Unlike Redis's single-threaded command processing, Memcached uses a multi-threaded architecture from the ground up. This allows Memcached to utilize all available CPU cores for both network I/O and command processing.

Worker Thread Pool:

Memcached maintains a pool of worker threads, each capable of independently processing client requests. The number of threads is configurable via the -t flag (default: 4). On modern multi-core servers, increasing thread count can dramatically improve throughput:

memcached -t 8 -m 1024    # 8 threads, 1GB memory

Connection Distribution:

New connections are distributed across worker threads using a round-robin or least-connections approach. Each thread handles all operations for its assigned connections, minimizing lock contention.

Memcached Threading vs Redis Threading
Aspect	Memcached	Redis
Core model	Multi-threaded from design	Single-threaded command processing
CPU utilization	Utilizes all cores naturally	Requires Cluster for multi-core
Context switching	Present, but minimized	None in command path
Lock contention	Careful design to minimize	No locks needed
Single-instance throughput	Higher on multi-core	Limited by single core
Operation atomicity	Per-key locking	Natural from single-threading

Event-Driven Connection Handling

Memcached uses libevent for scalable, non-blocking I/O. Each worker thread runs its own event loop, handling thousands of connections efficiently.
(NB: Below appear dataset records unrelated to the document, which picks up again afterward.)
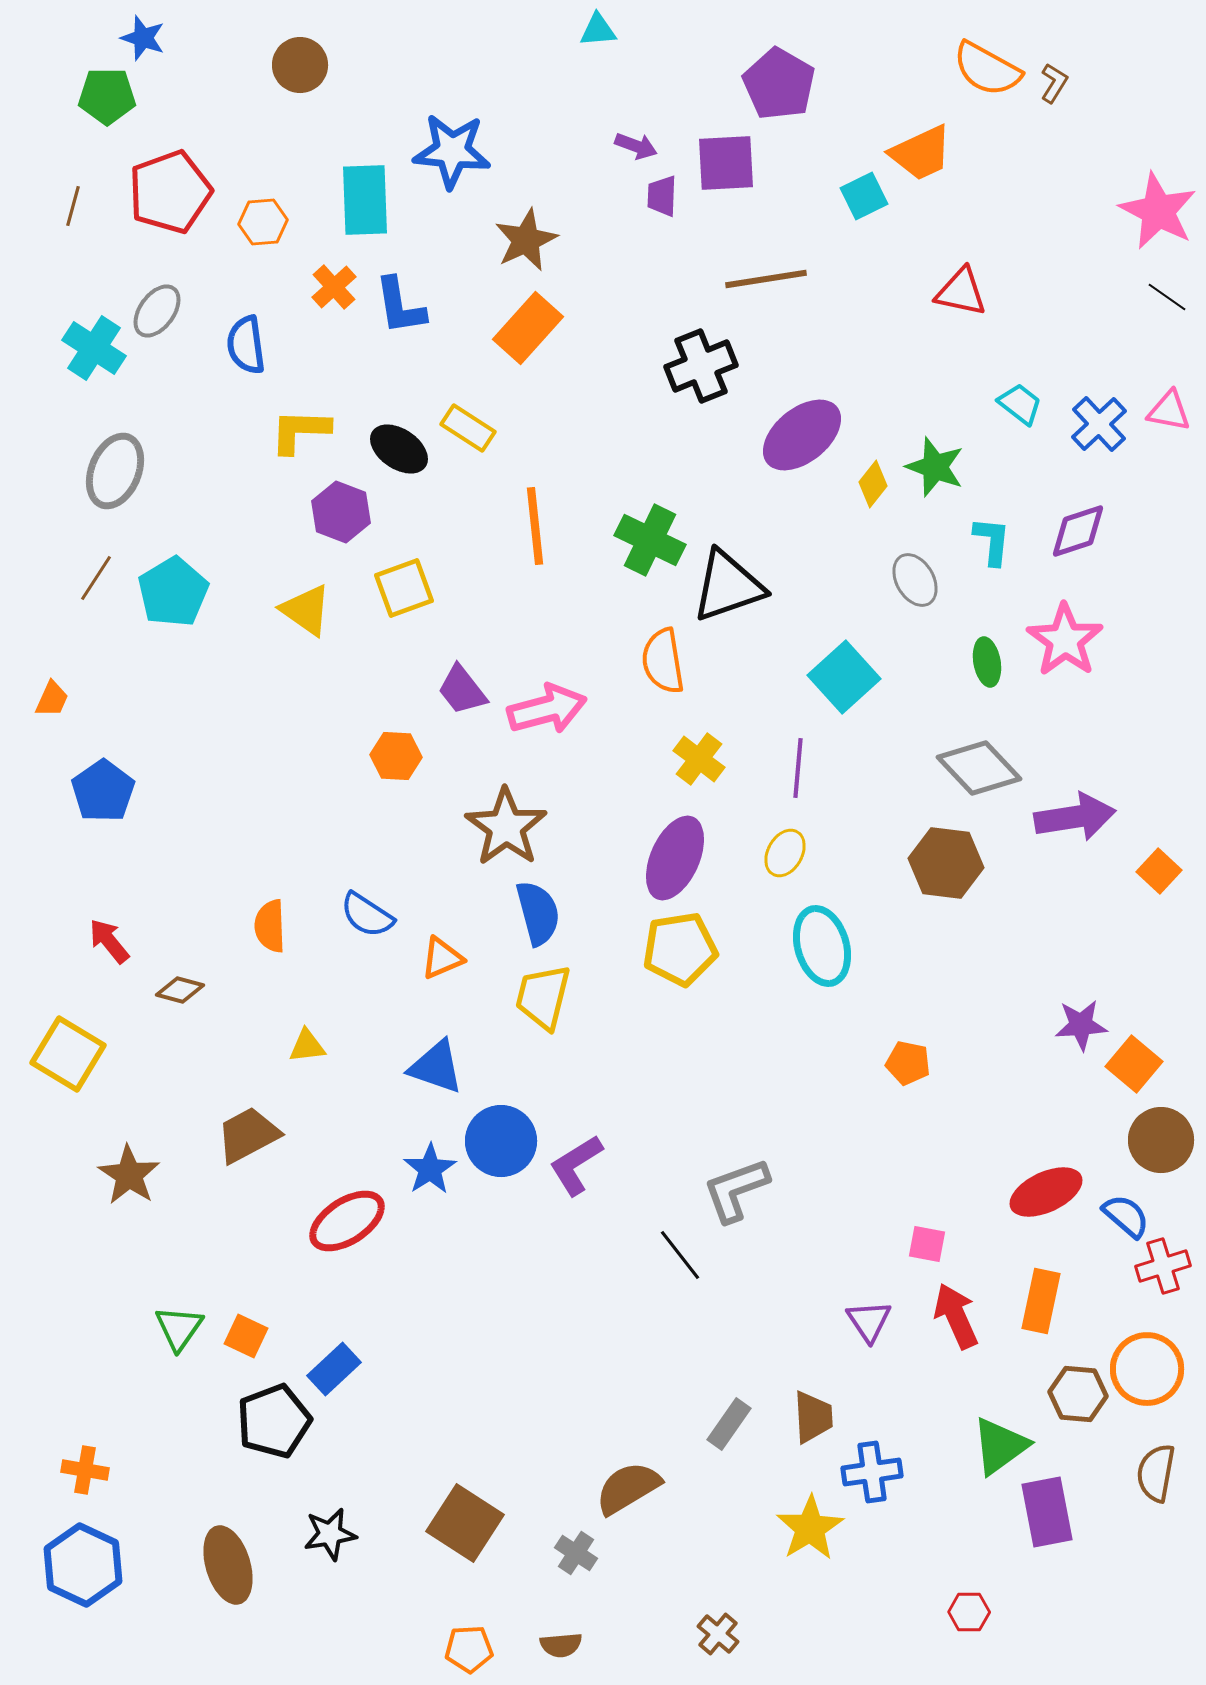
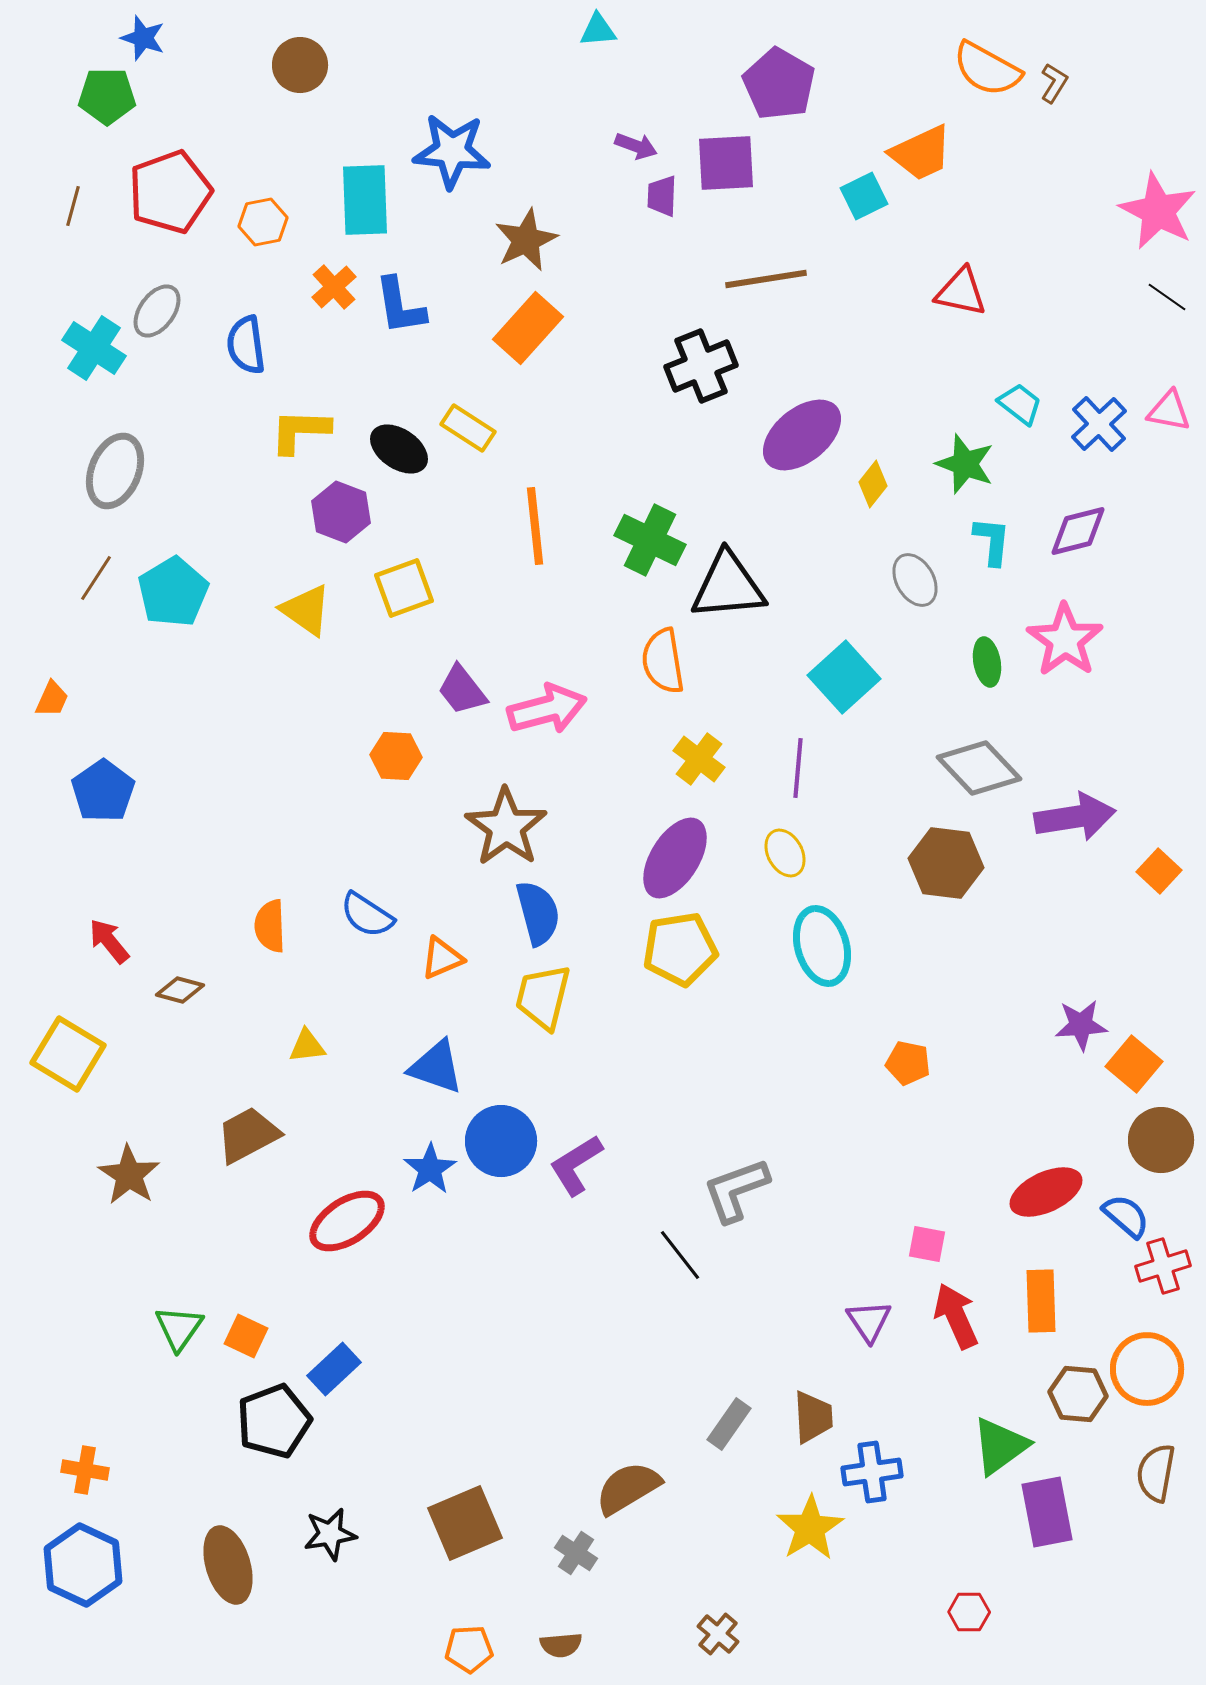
orange hexagon at (263, 222): rotated 6 degrees counterclockwise
green star at (935, 467): moved 30 px right, 3 px up
purple diamond at (1078, 531): rotated 4 degrees clockwise
black triangle at (728, 586): rotated 14 degrees clockwise
yellow ellipse at (785, 853): rotated 57 degrees counterclockwise
purple ellipse at (675, 858): rotated 8 degrees clockwise
orange rectangle at (1041, 1301): rotated 14 degrees counterclockwise
brown square at (465, 1523): rotated 34 degrees clockwise
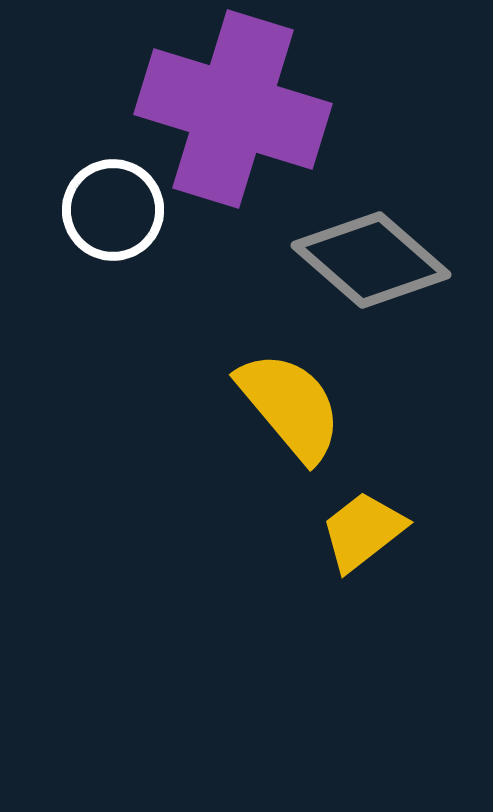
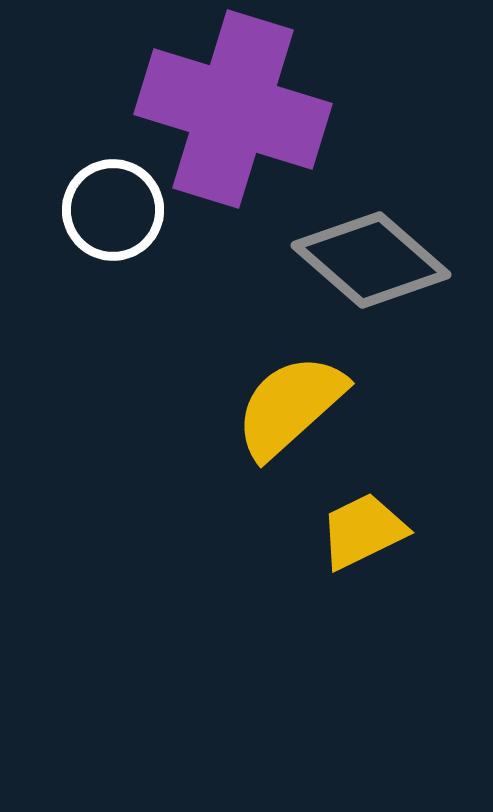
yellow semicircle: rotated 92 degrees counterclockwise
yellow trapezoid: rotated 12 degrees clockwise
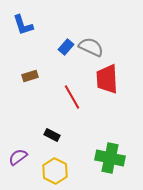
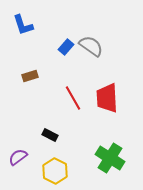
gray semicircle: moved 1 px up; rotated 10 degrees clockwise
red trapezoid: moved 19 px down
red line: moved 1 px right, 1 px down
black rectangle: moved 2 px left
green cross: rotated 20 degrees clockwise
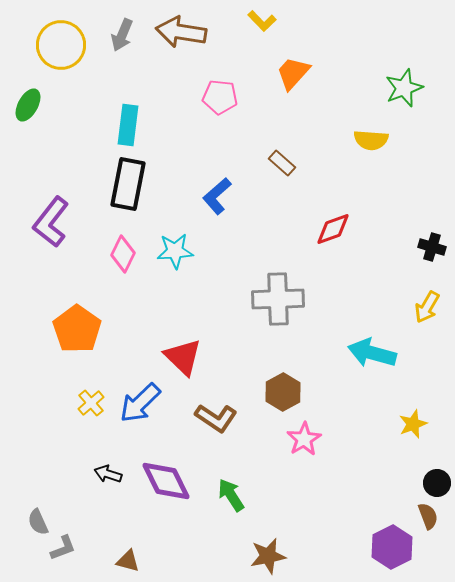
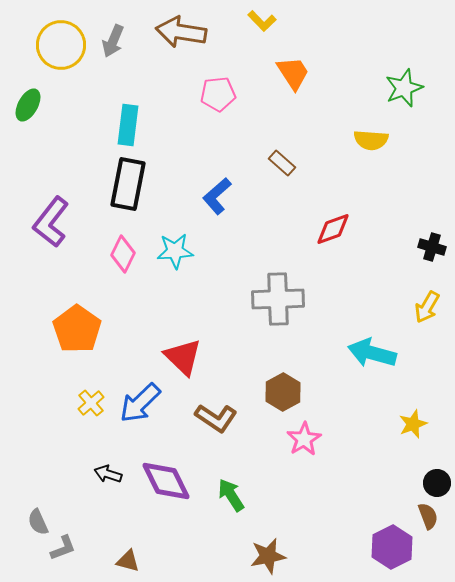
gray arrow: moved 9 px left, 6 px down
orange trapezoid: rotated 105 degrees clockwise
pink pentagon: moved 2 px left, 3 px up; rotated 12 degrees counterclockwise
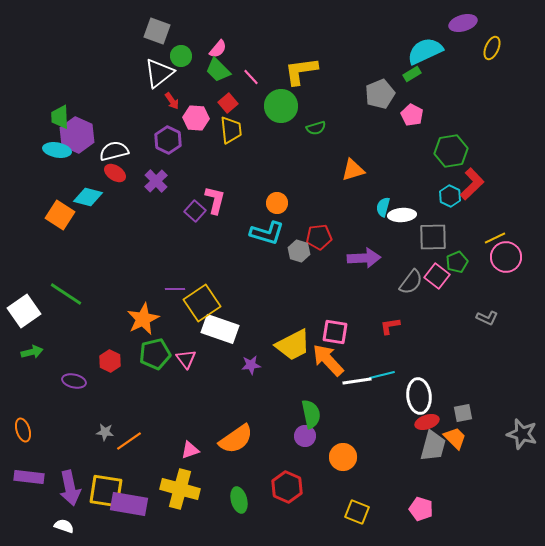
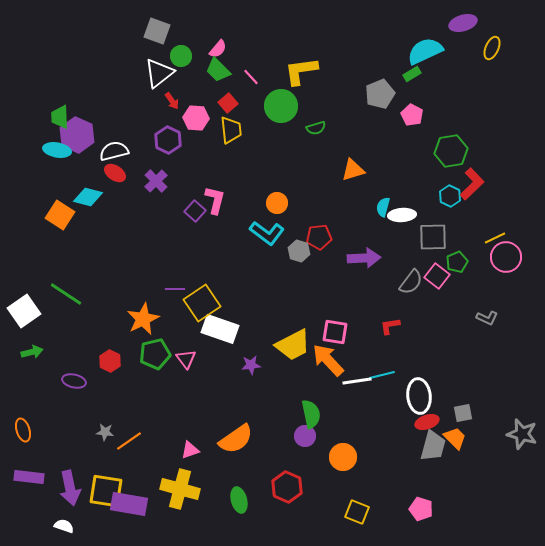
cyan L-shape at (267, 233): rotated 20 degrees clockwise
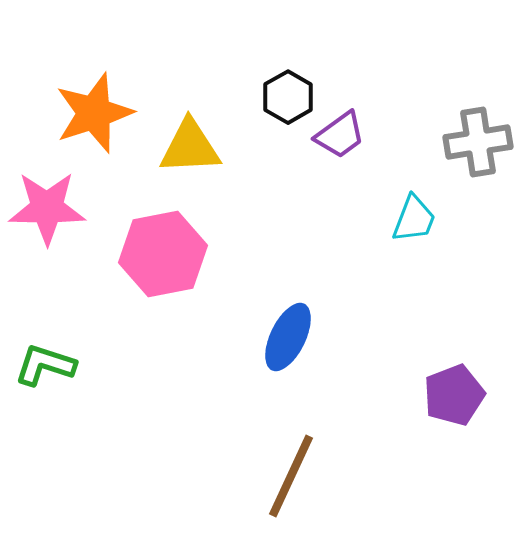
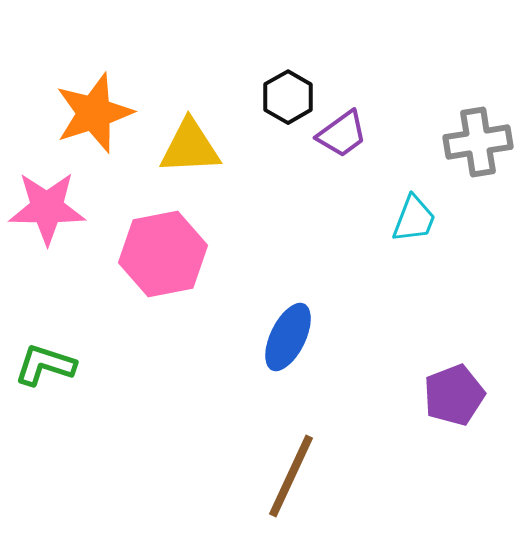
purple trapezoid: moved 2 px right, 1 px up
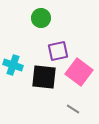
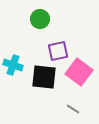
green circle: moved 1 px left, 1 px down
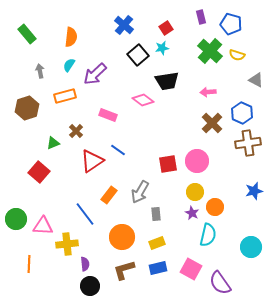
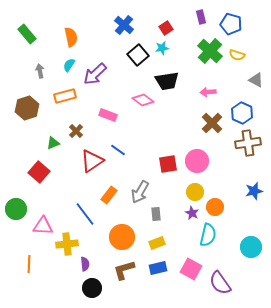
orange semicircle at (71, 37): rotated 18 degrees counterclockwise
green circle at (16, 219): moved 10 px up
black circle at (90, 286): moved 2 px right, 2 px down
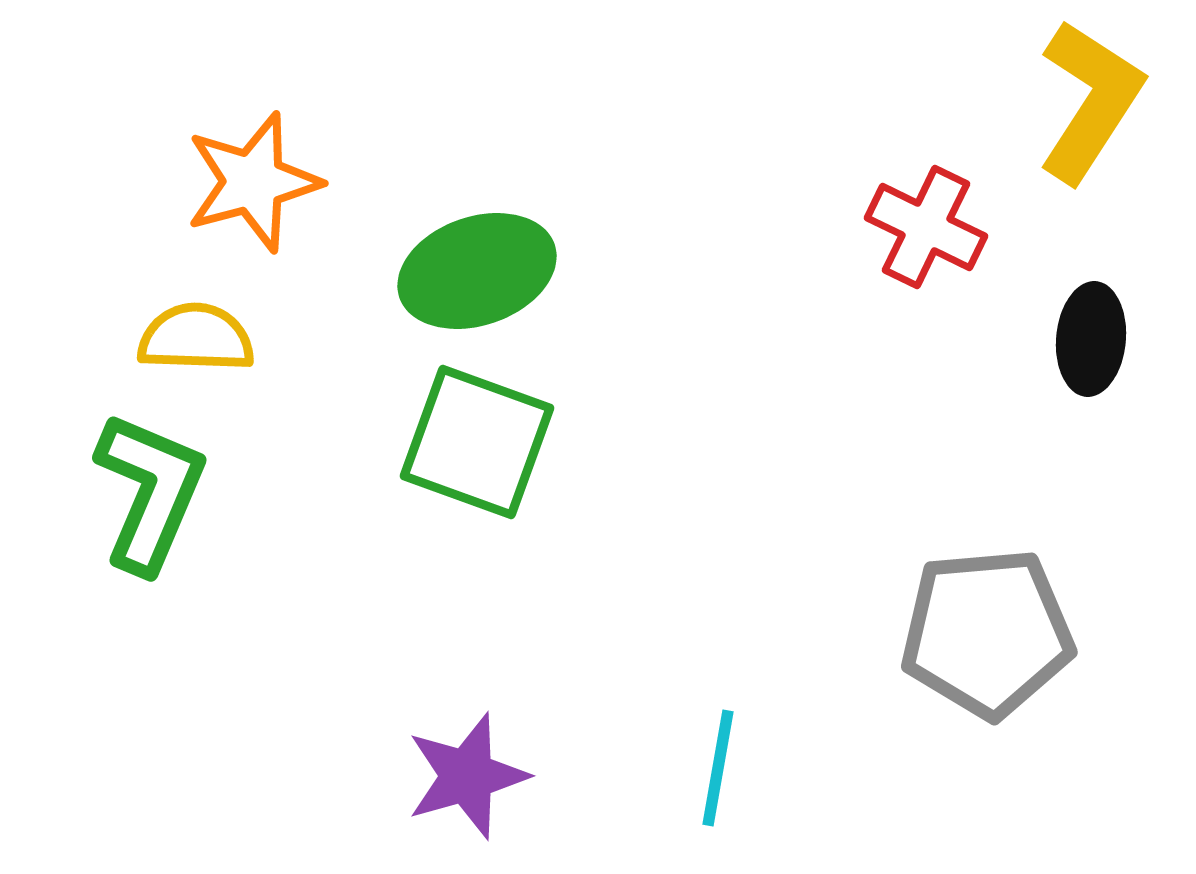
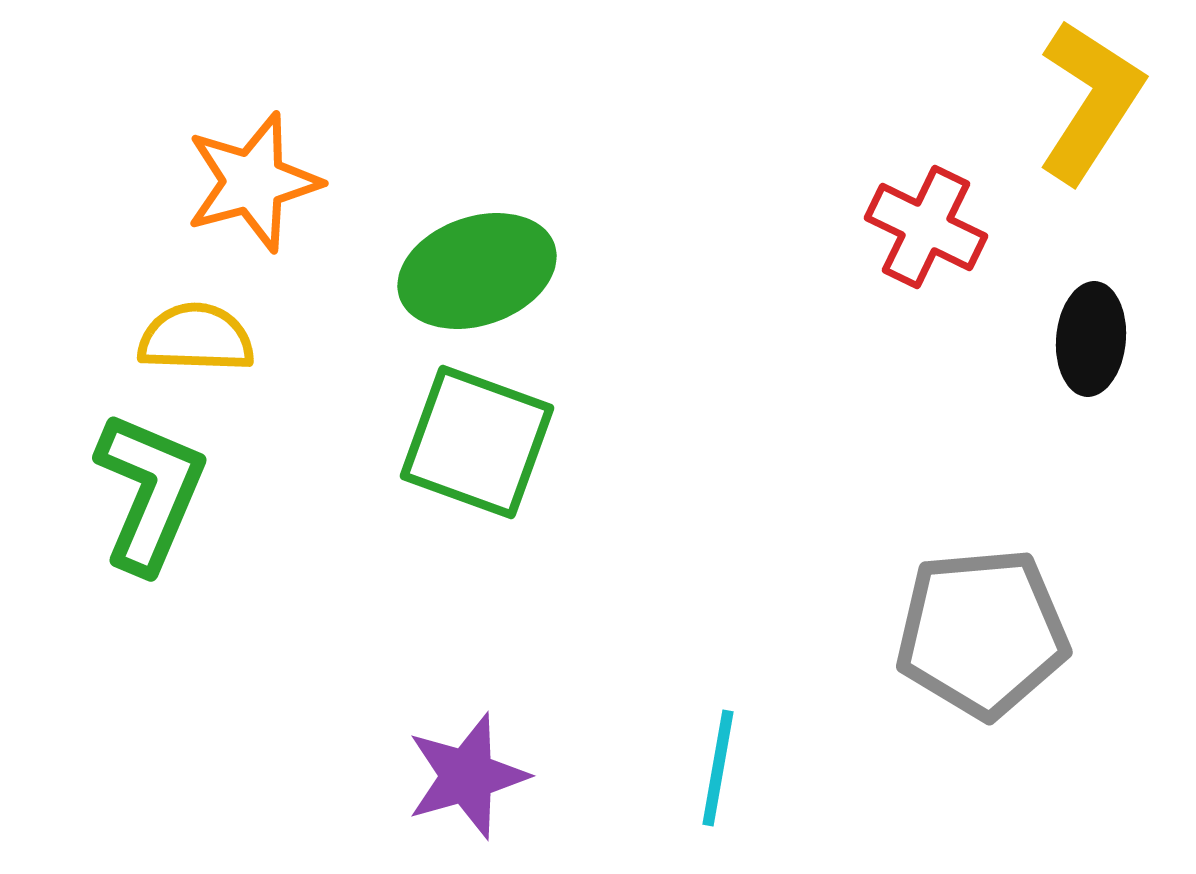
gray pentagon: moved 5 px left
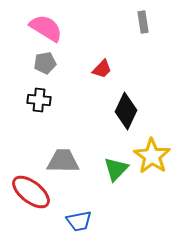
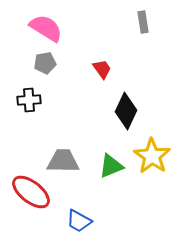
red trapezoid: rotated 80 degrees counterclockwise
black cross: moved 10 px left; rotated 10 degrees counterclockwise
green triangle: moved 5 px left, 3 px up; rotated 24 degrees clockwise
blue trapezoid: rotated 40 degrees clockwise
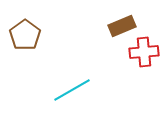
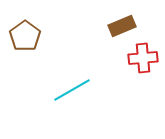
brown pentagon: moved 1 px down
red cross: moved 1 px left, 6 px down
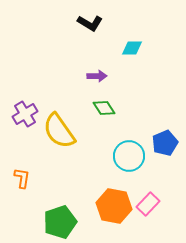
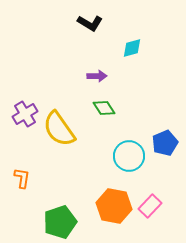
cyan diamond: rotated 15 degrees counterclockwise
yellow semicircle: moved 2 px up
pink rectangle: moved 2 px right, 2 px down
This epoll/kqueue-based approach means connection count doesn't linearly impact CPU usage.

Connection States:

Listening: Accept new connections, assign to worker
Reading: Parse incoming command
Executing: Process command, access item
Writing: Send response back
Idle: Wait for next command (persistent connection)

The event-driven model ensures that waiting for network I/O doesn't block other operations—a crucial property for high-concurrency scenarios.

memcached-startup.sh
1
2
3
4
5
6
7
8
9
10
11
12
13
14
15
16
17
18
19
20
21
#!/bin/bash
# Production Memcached startup configuration
 
memcached \
    -d \                           # Run as daemon
    -m 4096 \                      # 4GB memory limit
    -p 11211 \                     # Port
    -u memcached \                 # Run as memcached user
    -l 0.0.0.0 \                   # Listen on all interfaces
    -t 8 \                         # 8 worker threads
    -c 10240 \                     # Max connections
    -b 1024 \                      # Connection backlog
    -R 200 \                       # Max requests per event
    -o slab_reassign,slab_automove \  # Enable slab rebalancing
    -v                             # Verbose logging
 
# Key tuning parameters:
# -t: Worker threads (usually cores - 1 to cores * 2)
# -c: Max connections (plan for your connection pool sizes)
# -m: Memory limit (leave headroom for slab overhead)
# -R: Requests per event (higher = better throughput, worse fairness)

Thread Count Tuning

Start with threads equal to CPU cores. If CPU utilization is low but throughput isn't meeting needs, increase thread count. If you see high context switching in monitoring, reduce threads. Modern best practice: 1.5 to 2x core count, then tune based on metrics.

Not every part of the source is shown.